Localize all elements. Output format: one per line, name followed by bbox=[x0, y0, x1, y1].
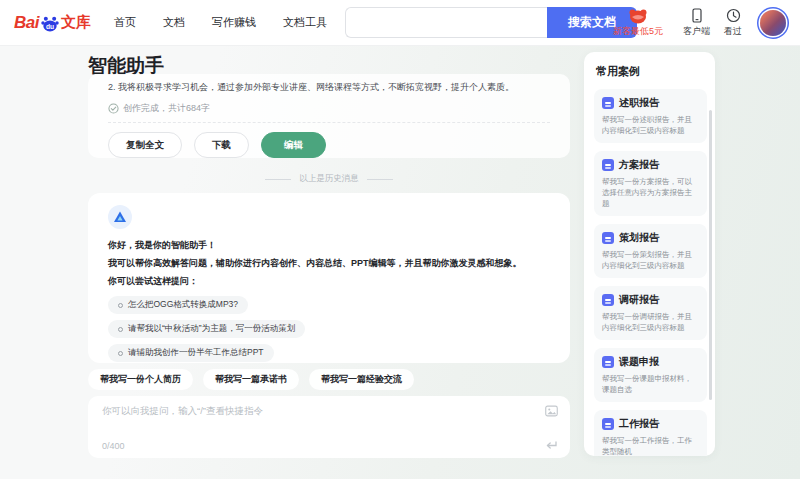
search-bar: 搜索文档 bbox=[345, 7, 637, 38]
logo-bai-text: Bai bbox=[14, 13, 39, 33]
bullet-circle-icon bbox=[118, 303, 123, 308]
creation-status-row: 创作完成，共计684字 bbox=[108, 102, 550, 123]
edit-button[interactable]: 编辑 bbox=[261, 132, 326, 158]
case-title: 工作报告 bbox=[619, 417, 659, 431]
case-desc: 帮我写一份述职报告，并且内容细化到三级内容标题 bbox=[602, 114, 699, 136]
client-label: 客户端 bbox=[683, 25, 710, 38]
panel-scrollbar[interactable] bbox=[709, 110, 712, 400]
suggestion-chip-midautumn-plan[interactable]: 请帮我以“中秋活动”为主题，写一份活动策划 bbox=[108, 320, 305, 338]
enter-send-icon[interactable] bbox=[545, 440, 558, 451]
image-upload-icon[interactable] bbox=[545, 405, 558, 417]
copy-all-button[interactable]: 复制全文 bbox=[108, 132, 182, 158]
case-title: 策划报告 bbox=[619, 231, 659, 245]
case-doc-icon bbox=[602, 294, 614, 306]
greeting-line-2: 我可以帮你高效解答问题，辅助你进行内容创作、内容总结、PPT编辑等，并且帮助你激… bbox=[108, 254, 550, 272]
promo-gift-icon bbox=[627, 8, 649, 24]
client-phone-icon bbox=[690, 8, 704, 23]
case-desc: 帮我写一份策划报告，并且内容细化到三级内容标题 bbox=[602, 249, 699, 271]
case-doc-icon bbox=[602, 418, 614, 430]
case-doc-icon bbox=[602, 159, 614, 171]
greeting-line-1: 你好，我是你的智能助手！ bbox=[108, 236, 550, 254]
viewed-history-entry[interactable]: 看过 bbox=[724, 8, 742, 38]
common-cases-panel: 常用案例 述职报告 帮我写一份述职报告，并且内容细化到三级内容标题 方案报告 帮… bbox=[584, 52, 715, 456]
bullet-circle-icon bbox=[118, 351, 123, 356]
svg-text:du: du bbox=[46, 22, 54, 29]
promo-offer[interactable]: 新客最低5元 bbox=[607, 8, 669, 38]
case-desc: 帮我写一份方案报告，可以选择任意内容为方案报告主题 bbox=[602, 176, 699, 209]
top-navbar: Bai du 文库 首页 文档 写作赚钱 文档工具 更多 搜索文档 bbox=[0, 0, 800, 45]
suggestion-text: 请帮我以“中秋活动”为主题，写一份活动策划 bbox=[128, 323, 295, 335]
viewed-label: 看过 bbox=[724, 25, 742, 38]
nav-item-home[interactable]: 首页 bbox=[114, 15, 136, 30]
case-item-shuzhi-report[interactable]: 述职报告 帮我写一份述职报告，并且内容细化到三级内容标题 bbox=[594, 89, 707, 143]
creation-status-text: 创作完成，共计684字 bbox=[123, 102, 210, 115]
history-action-buttons: 复制全文 下载 编辑 bbox=[108, 132, 550, 158]
navbar-right-cluster: 新客最低5元 客户端 看过 bbox=[607, 0, 790, 45]
check-circle-icon bbox=[108, 103, 119, 114]
case-item-planning-report[interactable]: 策划报告 帮我写一份策划报告，并且内容细化到三级内容标题 bbox=[594, 224, 707, 278]
case-item-project-application[interactable]: 课题申报 帮我写一份课题申报材料，课题自选 bbox=[594, 348, 707, 402]
assistant-logo-icon bbox=[113, 210, 127, 224]
search-input[interactable] bbox=[345, 7, 547, 38]
client-app-entry[interactable]: 客户端 bbox=[683, 8, 710, 38]
suggestion-chip-ogg-mp3[interactable]: 怎么把OGG格式转换成MP3? bbox=[108, 296, 248, 314]
suggestion-chip-halfyear-ppt[interactable]: 请辅助我创作一份半年工作总结PPT bbox=[108, 344, 274, 362]
bullet-circle-icon bbox=[118, 327, 123, 332]
nav-item-write-earn[interactable]: 写作赚钱 bbox=[212, 15, 256, 30]
history-message-card: 2. 我将积极寻求学习机会，通过参加外部专业讲座、网络课程等方式，不断拓宽视野，… bbox=[88, 74, 570, 158]
case-item-research-report[interactable]: 调研报告 帮我写一份调研报告，并且内容细化到三级内容标题 bbox=[594, 286, 707, 340]
history-divider: 以上是历史消息 bbox=[88, 172, 570, 186]
suggested-questions: 怎么把OGG格式转换成MP3? 请帮我以“中秋活动”为主题，写一份活动策划 请辅… bbox=[108, 296, 550, 362]
char-counter: 0/400 bbox=[102, 441, 125, 451]
download-button[interactable]: 下载 bbox=[194, 132, 249, 158]
assistant-greeting-card: 你好，我是你的智能助手！ 我可以帮你高效解答问题，辅助你进行内容创作、内容总结、… bbox=[88, 193, 570, 363]
case-item-proposal-report[interactable]: 方案报告 帮我写一份方案报告，可以选择任意内容为方案报告主题 bbox=[594, 151, 707, 216]
case-doc-icon bbox=[602, 97, 614, 109]
case-desc: 帮我写一份调研报告，并且内容细化到三级内容标题 bbox=[602, 311, 699, 333]
quick-prompt-resume[interactable]: 帮我写一份个人简历 bbox=[88, 369, 193, 390]
case-title: 课题申报 bbox=[619, 355, 659, 369]
case-doc-icon bbox=[602, 356, 614, 368]
baidu-wenku-logo[interactable]: Bai du 文库 bbox=[14, 13, 98, 33]
suggestion-text: 请辅助我创作一份半年工作总结PPT bbox=[128, 347, 264, 359]
suggestion-text: 怎么把OGG格式转换成MP3? bbox=[128, 299, 238, 311]
history-divider-text: 以上是历史消息 bbox=[299, 173, 359, 185]
promo-label: 新客最低5元 bbox=[613, 25, 663, 38]
greeting-line-3: 你可以尝试这样提问： bbox=[108, 272, 550, 290]
baidu-paw-icon: du bbox=[40, 13, 60, 33]
case-desc: 帮我写一份工作报告，工作类型随机 bbox=[602, 435, 699, 456]
nav-item-doc-tools[interactable]: 文档工具 bbox=[283, 15, 327, 30]
baidu-wenku-assistant-page: Bai du 文库 首页 文档 写作赚钱 文档工具 更多 搜索文档 bbox=[0, 0, 800, 479]
quick-prompt-commitment[interactable]: 帮我写一篇承诺书 bbox=[203, 369, 299, 390]
quick-prompt-experience[interactable]: 帮我写一篇经验交流 bbox=[309, 369, 414, 390]
user-avatar[interactable] bbox=[760, 10, 786, 36]
viewed-clock-icon bbox=[726, 8, 741, 23]
assistant-avatar bbox=[108, 205, 132, 229]
quick-prompt-row: 帮我写一份个人简历 帮我写一篇承诺书 帮我写一篇经验交流 bbox=[88, 369, 570, 390]
prompt-input[interactable] bbox=[102, 405, 522, 433]
logo-wenku-text: 文库 bbox=[61, 13, 91, 32]
main-navigation: 首页 文档 写作赚钱 文档工具 更多 bbox=[114, 15, 376, 30]
case-title: 述职报告 bbox=[619, 96, 659, 110]
case-desc: 帮我写一份课题申报材料，课题自选 bbox=[602, 373, 699, 395]
case-doc-icon bbox=[602, 232, 614, 244]
case-title: 调研报告 bbox=[619, 293, 659, 307]
history-truncated-text: 2. 我将积极寻求学习机会，通过参加外部专业讲座、网络课程等方式，不断拓宽视野，… bbox=[108, 80, 550, 94]
prompt-input-card: 0/400 bbox=[88, 396, 570, 458]
cases-panel-title: 常用案例 bbox=[596, 64, 707, 79]
case-title: 方案报告 bbox=[619, 158, 659, 172]
case-item-work-report[interactable]: 工作报告 帮我写一份工作报告，工作类型随机 bbox=[594, 410, 707, 456]
nav-item-docs[interactable]: 文档 bbox=[163, 15, 185, 30]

### Task requirements
Go through the records above and copy every line holding the word "辅助你进行内容创作".

### Expected output
greeting-line-2: 我可以帮你高效解答问题，辅助你进行内容创作、内容总结、PPT编辑等，并且帮助你激… bbox=[108, 254, 550, 272]
assistant-greeting-card: 你好，我是你的智能助手！ 我可以帮你高效解答问题，辅助你进行内容创作、内容总结、… bbox=[88, 193, 570, 363]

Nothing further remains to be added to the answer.